_Exercise aim_.
In how many lines of the listing below does "הדיווח" appear? Give only the figure.
------ The input ------
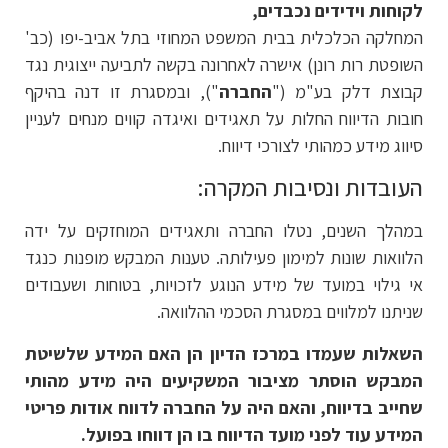
לקוחות וידידים נכבדים,
המחלקה הכלכלית בבית המשפט המחוזי בתל אביב-יפו (כב'
השופטת רות רונן) אישרה לאחרונה בקשה לתביעה ייצוגית נגד
קבוצת דלק בע"מ ("
החברה
"), ובמסגרת זו דנה בהיקף
חובות הדיווח החלות על תאגידים ואיגדה קווים מנחים לעניין
סיווג מידע כמהותי לצורכי דיווח.
העובדות ונסיבות המקרה:
במהלך השנים, נטלו החברה ותאגידים המוחזקים על ידה
הלוואות שונות למימון פעילותה. טענות המבקש מופנות כנגד
אי גילוי במועד של מידע הנוגע לזכויות, בטוחות ושעבודים
שניתנו למלווים במסגרת הסכמי ההלוואה.
השאלות שעמדו במרכז הדיון הן האם המידע שלשיטת
המבקש הוסתר מציבור המשקיעים היה מידע מהותי
שחייב בדיווח, והאם היה על החברה לדווח אודות פריטי
המידע עוד לפני מועד הדיווח בו הן דווחו בפועל.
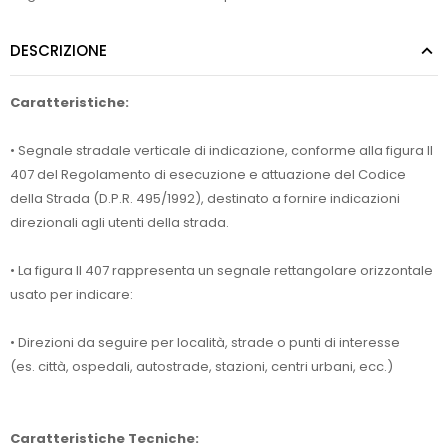
DESCRIZIONE
Caratteristiche:
• Segnale stradale verticale di indicazione, conforme alla figura II
407 del Regolamento di esecuzione e attuazione del Codice
della Strada (D.P.R. 495/1992), destinato a fornire indicazioni
direzionali agli utenti della strada.
• La figura II 407 rappresenta un segnale rettangolare orizzontale
usato per indicare:
• Direzioni da seguire per località, strade o punti di interesse
(es. città, ospedali, autostrade, stazioni, centri urbani, ecc.)
Caratteristiche Tecniche:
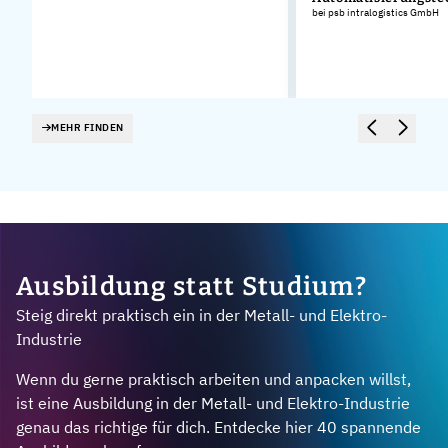
bei psb intralogistics GmbH
MEHR FINDEN
Ausbildung statt Studium?
Steig direkt praktisch ein in der Metall- und Elektro-
Industrie
Wenn du gerne praktisch arbeiten und anpacken willst,
ist eine Ausbildung in der Metall- und Elektro-Industrie
genau das richtige für dich. Entdecke hier 40 spannende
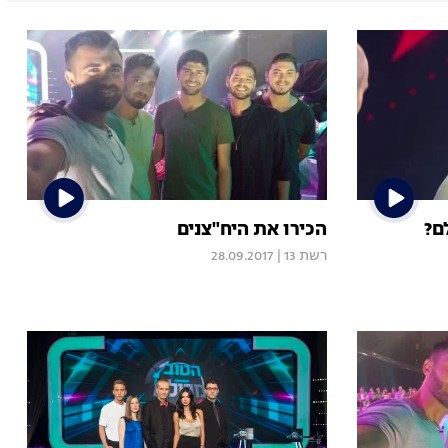
ם?
הכירו את היח"צנים
רשת 13
|
28.09.2017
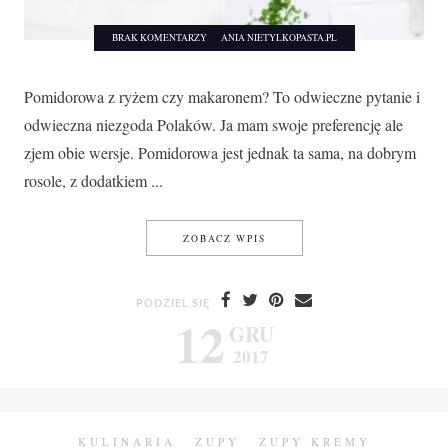
BRAK KOMENTARZY
ANIA NIETYLKOPASTA.PL
Pomidorowa z ryżem czy makaronem? To odwieczne pytanie i
odwieczna niezgoda Polaków. Ja mam swoje preferencję ale
zjem obie wersje. Pomidorowa jest jednak ta sama, na dobrym
rosole, z dodatkiem ...
POMIDOROWA Z MAKARONE
ZOBACZ WPIS
PODZIEL SIĘ
12
GRU
2017
KULINARIA
ZUPY
ZUPY KREMY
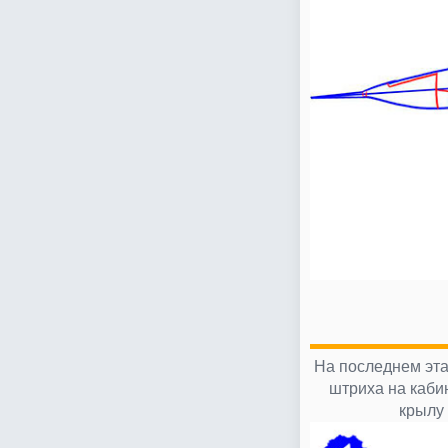
На последнем эта
штриха на каби
крылу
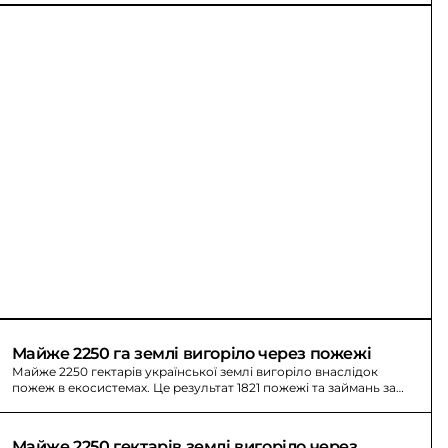
Майже 2250 га землі вигоріло через пожежі
Майже 2250 гектарів української землі вигоріло внаслідок
пожеж в екосистемах. Це результат 1821 пожежі та займань за
областями.
Майже 2250 гектарів землі вигоріло через 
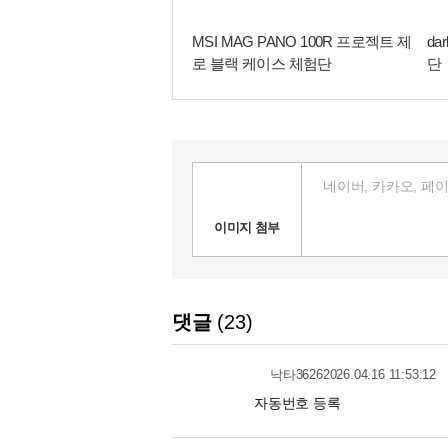
lash DS500 RGB 케이스 체험
클릭나라, GALAX와 손잡고 국내
MSI GM51 LIGHTWEIGHT
갤럭시 그래픽카드 국내 사업, 클
뷰소
시장 공략…공식 유통 본격화
WIRELESS 마우스 체험단
나라 체제로 재편…A/S는 이엠텍
단
맡는다
이미지 첨부
댓글
23
2026.04.16 11:53:12
낙타3626
자동번호 등록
------
_Result below_.
2